Missing values are often profiled in a univariate way. This however only tells you how many variables are infected by the "missing value" disease to what extent. It does not give you insight on how many full records you have or if there is a structure of missing data.
However you should be interested to profile the missing value structure of the variables in your analysis data. This can give you insight whether there are relationships in the data that you should be aware of, before you start with the analysis.
This article introduces the %MV_PROFILING macro which allows you to profile missing values in your data in a more comprehensive way. You receive insight into the missing value pattern and potential relationships of the data. The %MV_PROFILING macros has been published with my "Data Quality for Analytics Using SAS" book in 2012. It also has been featured in my SAS Global Forum presentation "Want an Early Picture of the Data Quality Status of Your Analysis Data? SAS® Visual Analytics Shows ..." in 2015.

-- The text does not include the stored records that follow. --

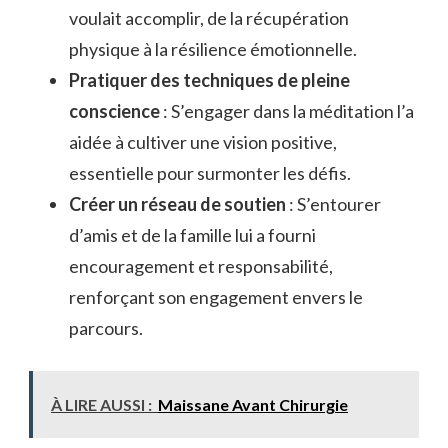
voulait accomplir, de la récupération
physique à la résilience émotionnelle.
Pratiquer des techniques de pleine
conscience
: S’engager dans la méditation l’a
aidée à cultiver une vision positive,
essentielle pour surmonter les défis.
Créer un réseau de soutien
: S’entourer
d’amis et de la famille lui a fourni
encouragement et responsabilité,
renforçant son engagement envers le
parcours.
À LIRE AUSSI :
Maissane Avant Chirurgie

The output of the %MV_PROFILING macro shows you for example how many FULL RECORDS (records with any missing value in one of the variables), how many records with a missing value in one variable, or with missing values in more than 4 variables exist.
In this article you find usage examples and the interpretation of the output of the %MV_PROFILING macro. It also shows explains the macro parameters.
The missing value profiling (%MV_PROFILING) macro defines a segmentation of the observations based on its missing value structures. For each variable, a dummy variable is created that indicates whether a value is missing or not. This set of indicator variables is then concatenated into a string. The following illustrates the definition of the profile chain.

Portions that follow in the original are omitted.